:: TASK GOAL ::
For the entries below, print exactly the lines between the line holding "sure to find" and the line holding "importantly.", inclusive, and nothing else.

Dataset excerpts
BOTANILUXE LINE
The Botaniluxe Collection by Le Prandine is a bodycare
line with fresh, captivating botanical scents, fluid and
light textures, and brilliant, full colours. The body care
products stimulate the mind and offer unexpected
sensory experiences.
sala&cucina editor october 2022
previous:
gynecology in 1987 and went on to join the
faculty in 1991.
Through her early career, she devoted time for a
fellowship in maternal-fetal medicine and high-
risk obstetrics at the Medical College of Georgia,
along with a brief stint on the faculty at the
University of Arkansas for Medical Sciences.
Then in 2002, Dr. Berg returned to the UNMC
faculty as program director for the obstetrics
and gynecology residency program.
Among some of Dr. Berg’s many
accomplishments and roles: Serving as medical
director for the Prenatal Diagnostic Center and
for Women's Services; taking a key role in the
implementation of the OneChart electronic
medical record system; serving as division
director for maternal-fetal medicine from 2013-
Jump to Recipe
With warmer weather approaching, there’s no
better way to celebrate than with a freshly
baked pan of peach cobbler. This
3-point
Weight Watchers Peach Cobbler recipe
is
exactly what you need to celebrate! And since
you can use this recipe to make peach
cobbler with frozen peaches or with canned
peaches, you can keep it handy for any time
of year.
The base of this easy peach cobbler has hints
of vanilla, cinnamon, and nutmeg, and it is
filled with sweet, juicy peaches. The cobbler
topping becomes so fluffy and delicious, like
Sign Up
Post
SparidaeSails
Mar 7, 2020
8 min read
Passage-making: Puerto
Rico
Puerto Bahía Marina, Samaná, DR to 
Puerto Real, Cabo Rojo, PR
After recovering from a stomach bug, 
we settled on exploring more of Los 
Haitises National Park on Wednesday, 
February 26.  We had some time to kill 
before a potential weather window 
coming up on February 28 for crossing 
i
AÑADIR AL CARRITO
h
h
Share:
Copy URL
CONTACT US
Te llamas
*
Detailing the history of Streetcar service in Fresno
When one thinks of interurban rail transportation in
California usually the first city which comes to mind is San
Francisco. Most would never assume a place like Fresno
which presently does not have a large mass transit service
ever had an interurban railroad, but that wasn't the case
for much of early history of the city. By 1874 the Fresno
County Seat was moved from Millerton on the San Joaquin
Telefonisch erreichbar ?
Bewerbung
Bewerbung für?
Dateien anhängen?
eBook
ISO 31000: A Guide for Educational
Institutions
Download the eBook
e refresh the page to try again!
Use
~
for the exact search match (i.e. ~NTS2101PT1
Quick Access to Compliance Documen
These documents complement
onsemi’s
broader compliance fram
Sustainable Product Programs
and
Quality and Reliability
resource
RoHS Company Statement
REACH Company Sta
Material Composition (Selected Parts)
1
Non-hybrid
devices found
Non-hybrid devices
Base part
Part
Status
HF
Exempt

* * *

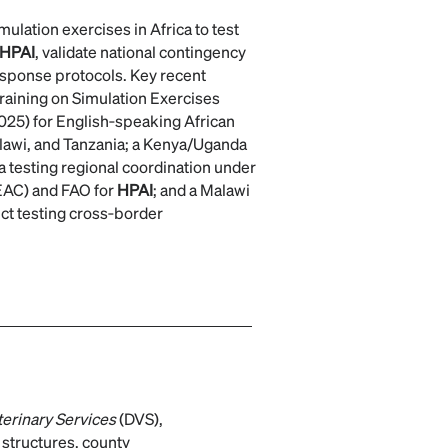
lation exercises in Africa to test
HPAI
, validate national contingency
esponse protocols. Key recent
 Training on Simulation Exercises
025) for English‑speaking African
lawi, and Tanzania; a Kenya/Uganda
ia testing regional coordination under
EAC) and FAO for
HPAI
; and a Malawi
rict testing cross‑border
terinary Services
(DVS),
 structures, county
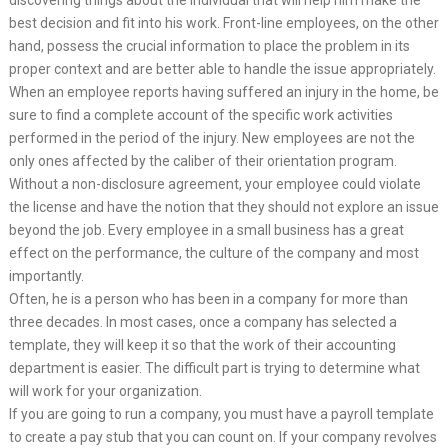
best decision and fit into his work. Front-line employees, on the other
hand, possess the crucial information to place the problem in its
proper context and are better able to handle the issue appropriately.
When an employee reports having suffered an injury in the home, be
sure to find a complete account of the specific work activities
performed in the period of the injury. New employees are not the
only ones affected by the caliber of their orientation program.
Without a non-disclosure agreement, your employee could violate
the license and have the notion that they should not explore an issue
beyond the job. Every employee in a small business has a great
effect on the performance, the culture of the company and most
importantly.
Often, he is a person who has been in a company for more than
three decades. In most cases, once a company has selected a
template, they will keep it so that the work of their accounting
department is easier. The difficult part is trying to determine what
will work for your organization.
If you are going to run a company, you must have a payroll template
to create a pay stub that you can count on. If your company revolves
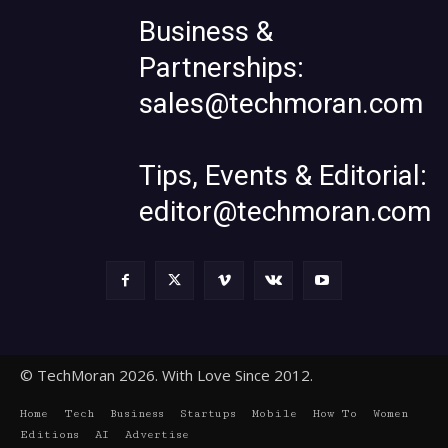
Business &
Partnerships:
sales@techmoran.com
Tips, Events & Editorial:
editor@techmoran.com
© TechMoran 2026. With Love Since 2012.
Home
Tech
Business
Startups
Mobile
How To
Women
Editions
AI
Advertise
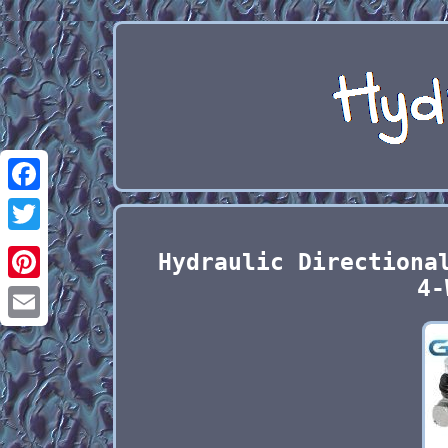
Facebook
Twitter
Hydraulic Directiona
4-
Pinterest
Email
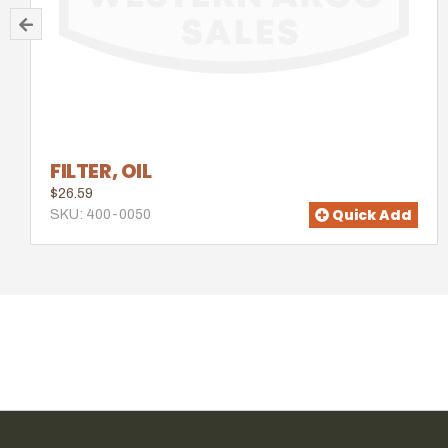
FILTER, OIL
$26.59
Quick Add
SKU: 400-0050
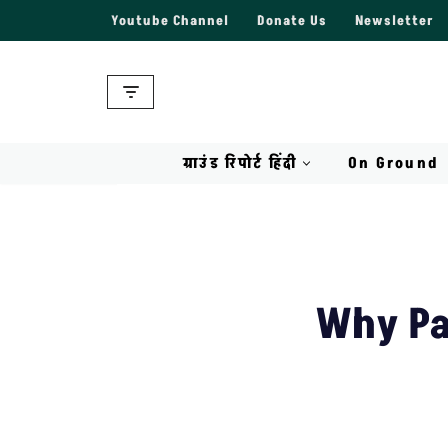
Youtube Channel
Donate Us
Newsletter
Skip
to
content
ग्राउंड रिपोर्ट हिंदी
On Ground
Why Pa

:: WRITTEN RESPONSE ::
sure to find a complete account of the specific work activities
performed in the period of the injury. New employees are not the
only ones affected by the caliber of their orientation program.
Without a non-disclosure agreement, your employee could violate
the license and have the notion that they should not explore an issue
beyond the job. Every employee in a small business has a great
effect on the performance, the culture of the company and most
importantly.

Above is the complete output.